Oil hits $55 ahead of Opec talks

Oil rose in late trade on short-covering ahead of Opec's meeting this weekend after slowing demand sent prices down nearly 20% in November.

US crude traded up 76 cents to $55.20 a barrel at 2:32 p.m. EST (1932 GMT) in late post-settlement trade. Earlier, US crude settled at $54.43 a barrel, down 1 cent from Wednesday's close, in a shortened Nymex trading session. US markets, including the New York Mercantile Exchange, were shut on Thursday for the Thanksgiving holiday, though US crude did trade on the Globex electronic platform.

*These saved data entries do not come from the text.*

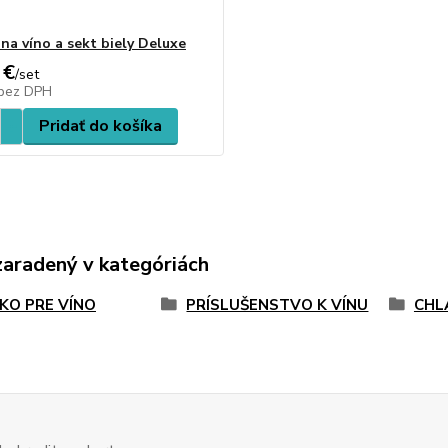
 na víno a sekt biely Deluxe
 €
/
set
bez DPH
Pridať do košíka
zaradený v kategóriách
KO PRE VÍNO
PRÍSLUŠENSTVO K VÍNU
CHL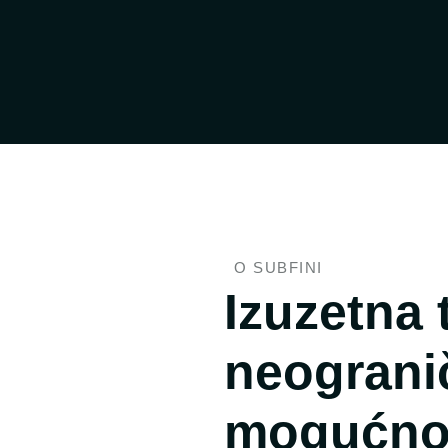
O SUBFINI
Izuzetna 
neograni
mogućno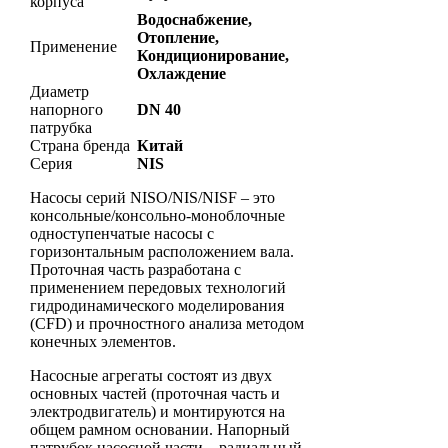
корпуса
Водоснабжение,
Отопление,
Применение
Кондиционирование,
Охлаждение
Диаметр
напорного
DN 40
патрубка
Страна бренда
Китай
Серия
NIS
Насосы серий NISO/NIS/NISF – это
консольные/консольно-моноблочные
одноступенчатые насосы с
горизонтальным расположением вала.
Проточная часть разработана с
применением передовых технологий
гидродинамического моделирования
(CFD) и прочностного анализа методом
конечных элементов.
Насосные агрегаты состоят из двух
основных частей (проточная часть и
электродвигатель) и монтируются на
общем рамном основании. Напорный
патрубок насосной части – радиальный,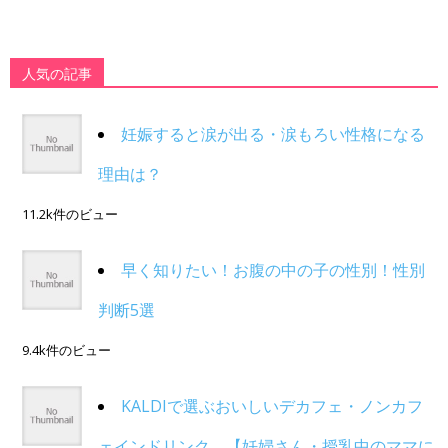
人気の記事
妊娠すると涙が出る・涙もろい性格になる
理由は？
11.2k件のビュー
早く知りたい！お腹の中の子の性別！性別
判断5選
9.4k件のビュー
KALDIで選ぶおいしいデカフェ・ノンカフ
ェインドリンク。【妊婦さん・授乳中のママに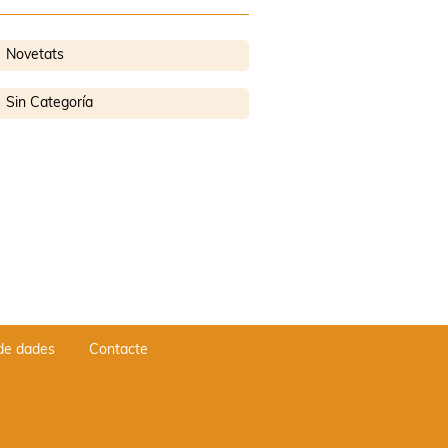
Novetats
Sin Categoría
 de dades
Contacte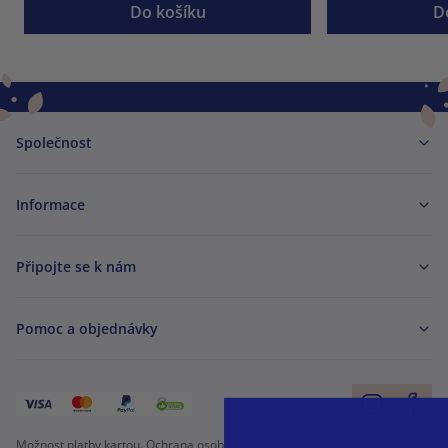
Do košíku
D
Společnost
Informace
Připojte se k nám
Pomoc a objednávky
Možnost platby kartou. Ochrana osobních údajů zaručena pomocí šifrování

London Brent crude settled at $53.49, up 36 cents from Thursday. "It looked like there was some short-covering ahead of the Opec meeting," Jim Ritterbusch, president, Ritterbusch & Associates, in Galena, Illinois, told Reuters. "There was some support from the recovery in the stock market." US stocks rebounded from early losses as financials gained on signs that liquidity measures were beginning to work. Oil prices have tumbled from record highs over $147 a barrel struck in July as demand in the US and other large consumer nations slumped amid an economic crisis. Global oil demand is expected to decline slightly this year and next, the first fall in a generation because of the world economic downturn, according to a Reuters poll. Crude's steep November drop followed a 32% fall in October, the biggest monthly drop ever. The losses came despite agreements by Opec since September to cut output by a total of 2 million barrels per day. Opec ministers gathering in Cairo for an informal meeting this weekend said they were likely to defer a decision on more output cuts until the 17 December meeting in Algeria. A Reuters poll this week of 15 analysts forecast by a narrow margin that Opec would make no announcement of a further reduction in oil output this weekend but would probably do so at its meeting in Algeria.